Second, model scale, MoE architecture, and existing spatial-reasoning fine-tuning do not automatically become reliable dual cognition on UAV-DualCog. In the Qwen family, MoE models do not improve monotonically with scale. Qwen 3.5-35B-A3B obtains 37.95% combined accuracy, almost the same as the Dense Qwen 3.5-27B at 37.81%, while larger Qwen 3.5-122B-A10B and Qwen 3.5-397B-A17B obtain 36.44% and 31.38%. Routing capacity and general knowledge scale therefore do not directly bridge reference frames, evidence localization, and temporal integration in UAV dual cognition. Spatial-reasoning fine-tuned models show a similar pattern. ViLaSR and VST-7B-RL are not completely ineffective on some option tasks, but many image BBox metrics remain 0. General spatial reasoning or vision-language post-training is therefore not fully aligned with the option judgment plus explicit evidence structure required by UAV-DualCog. This is a capability mismatch rather than a simple scale effect.

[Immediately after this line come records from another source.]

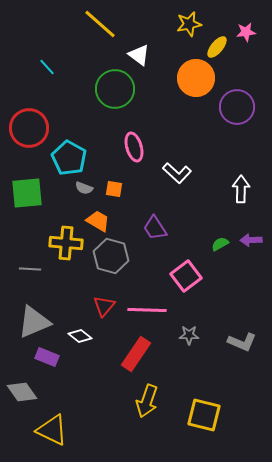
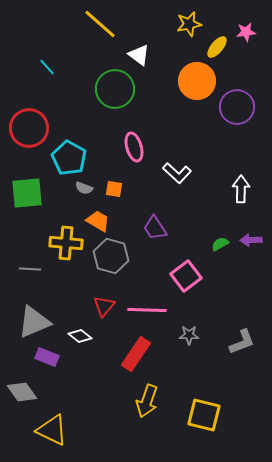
orange circle: moved 1 px right, 3 px down
gray L-shape: rotated 44 degrees counterclockwise
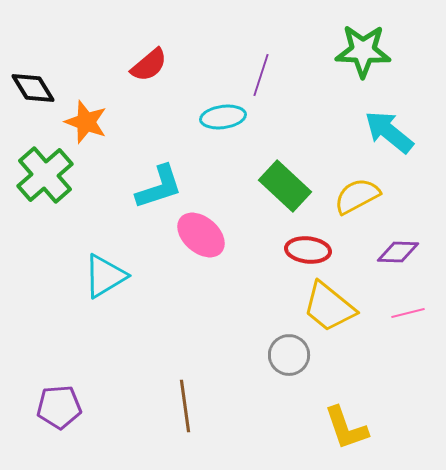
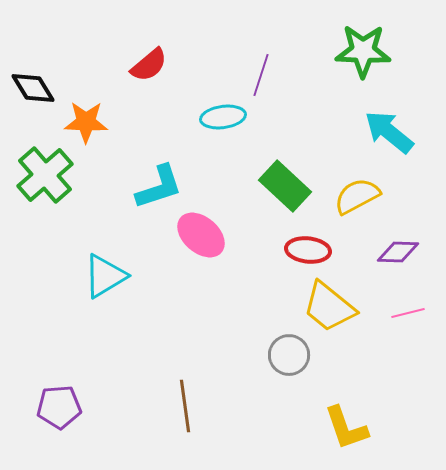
orange star: rotated 18 degrees counterclockwise
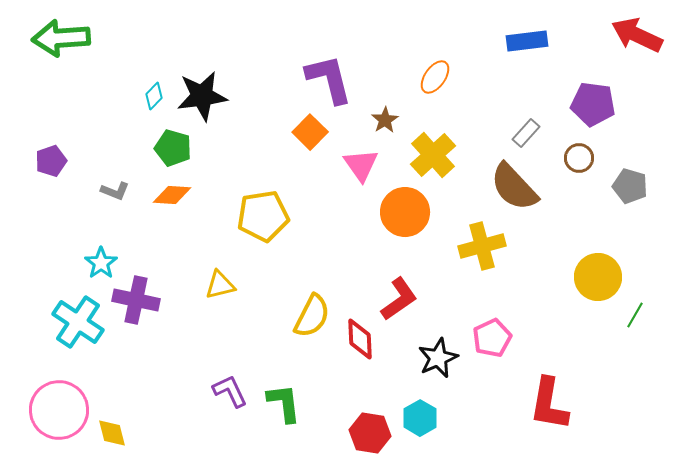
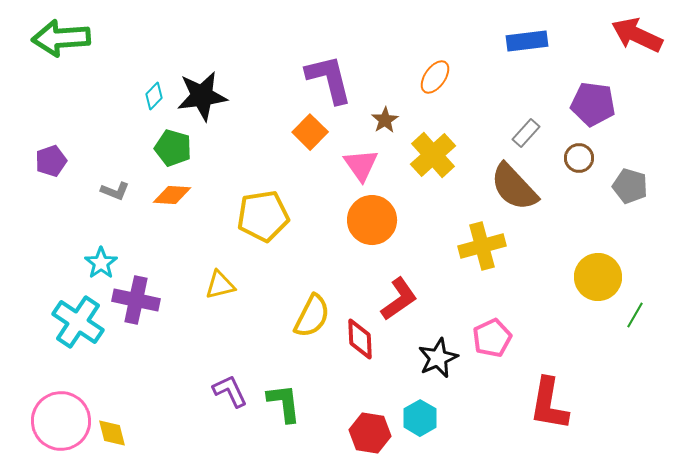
orange circle at (405, 212): moved 33 px left, 8 px down
pink circle at (59, 410): moved 2 px right, 11 px down
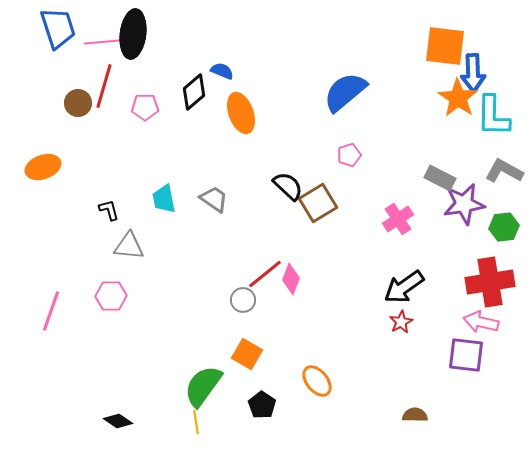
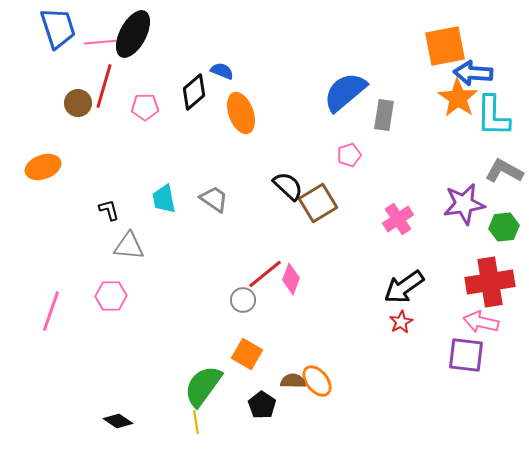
black ellipse at (133, 34): rotated 21 degrees clockwise
orange square at (445, 46): rotated 18 degrees counterclockwise
blue arrow at (473, 73): rotated 96 degrees clockwise
gray rectangle at (440, 178): moved 56 px left, 63 px up; rotated 72 degrees clockwise
brown semicircle at (415, 415): moved 122 px left, 34 px up
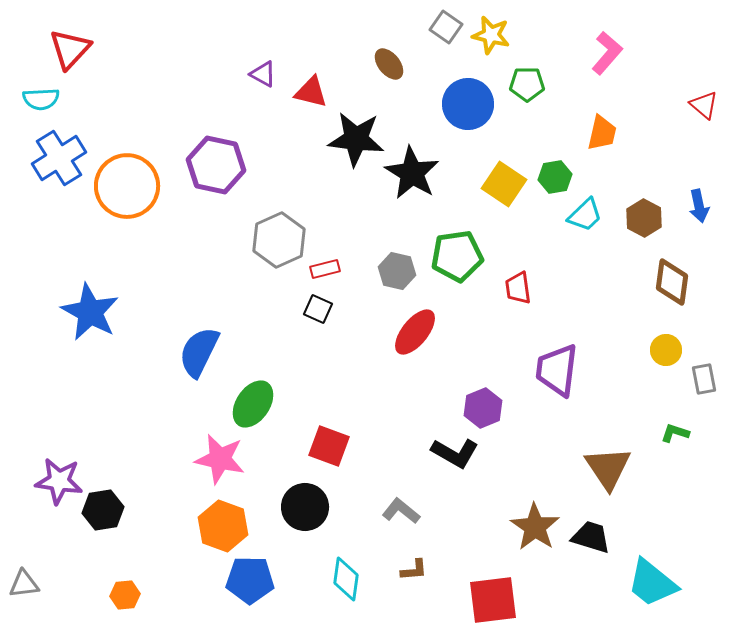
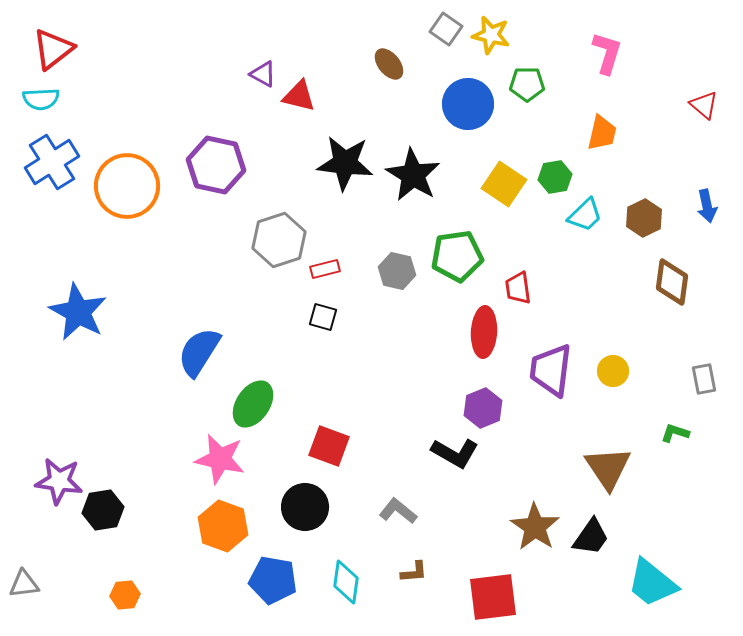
gray square at (446, 27): moved 2 px down
red triangle at (70, 49): moved 17 px left; rotated 9 degrees clockwise
pink L-shape at (607, 53): rotated 24 degrees counterclockwise
red triangle at (311, 92): moved 12 px left, 4 px down
black star at (356, 139): moved 11 px left, 24 px down
blue cross at (59, 158): moved 7 px left, 4 px down
black star at (412, 173): moved 1 px right, 2 px down
blue arrow at (699, 206): moved 8 px right
brown hexagon at (644, 218): rotated 6 degrees clockwise
gray hexagon at (279, 240): rotated 6 degrees clockwise
black square at (318, 309): moved 5 px right, 8 px down; rotated 8 degrees counterclockwise
blue star at (90, 312): moved 12 px left
red ellipse at (415, 332): moved 69 px right; rotated 36 degrees counterclockwise
yellow circle at (666, 350): moved 53 px left, 21 px down
blue semicircle at (199, 352): rotated 6 degrees clockwise
purple trapezoid at (557, 370): moved 6 px left
gray L-shape at (401, 511): moved 3 px left
black trapezoid at (591, 537): rotated 108 degrees clockwise
brown L-shape at (414, 570): moved 2 px down
cyan diamond at (346, 579): moved 3 px down
blue pentagon at (250, 580): moved 23 px right; rotated 9 degrees clockwise
red square at (493, 600): moved 3 px up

The comparison between zero-shot and fine-tuned models sharpens this conclusion. Strong general models can already obtain relatively high option accuracy in a zero-shot setting, but their spatial or temporal evidence is unstable. Existing spatial-reasoning or vision-language post-trained models have been strengthened for specific abilities, but they do not automatically gain an advantage on UAV-DualCog, especially on explicit evidence metrics such as BBox Acc@0.5 where many results remain close to 0. UAV-DualCog therefore does not only require general spatial reasoning or generic visual question answering. It measures a more specific capability: aligned UAV-scene reasoning, dual-cognition interpretation, and structured evidence production.

The experimental analysis points to clear directions for future capability improvement. The main issue is not a single missing component, but the combination of three gaps: semantic answers are often stronger than spatial or temporal evidence, self-aware cognition lags behind environment-aware cognition, and image-video transfer remains incomplete. Future work should therefore pay attention to evidence-verifiable reasoning, matched development between self-aware and environment-aware cognition, and cross-media stability instead of treating higher aggregate accuracy as sufficient.

Conclusion

UAV-DualCog shows why dual cognition is essential for embodied UAV reasoning

The analysis supports one central conclusion: current multimodal large language models can capture partial UAV targets, directions, and dynamic cues, but they have not yet formed stable, balanced, and evidence-verifiable UAV dual cognition. For UAV embodied reasoning, this dual cognition is fundamental. A model must understand the UAV's own state, viewpoint, and motion process while also understanding external landmarks, visibility changes, and action-relevant environmental relations.

The media analysis shows that answer correctness alone is insufficient. Image tasks reveal a large semantic-spatial gap, video tasks reveal unstable mapping between temporal evidence and high-level behavior semantics, and the paired media comparison shows real but incomplete transfer. The cognition-axis comparison is even more diagnostic: environment-aware reasoning is consistently stronger than self-aware reasoning, which means that high combined scores can hide weak modeling of the UAV's own state. The model-family analysis further shows that scaling, MoE routing, or generic spatial-reasoning tuning does not automatically close these gaps.

The experimental results of UAV-DualCog show that future UAV multimodal systems should move toward matched and coordinated development of self-aware and environment-aware capabilities. A reliable UAV agent must align both forms of cognition with spatial or temporal evidence and keep them stable when the observation medium changes.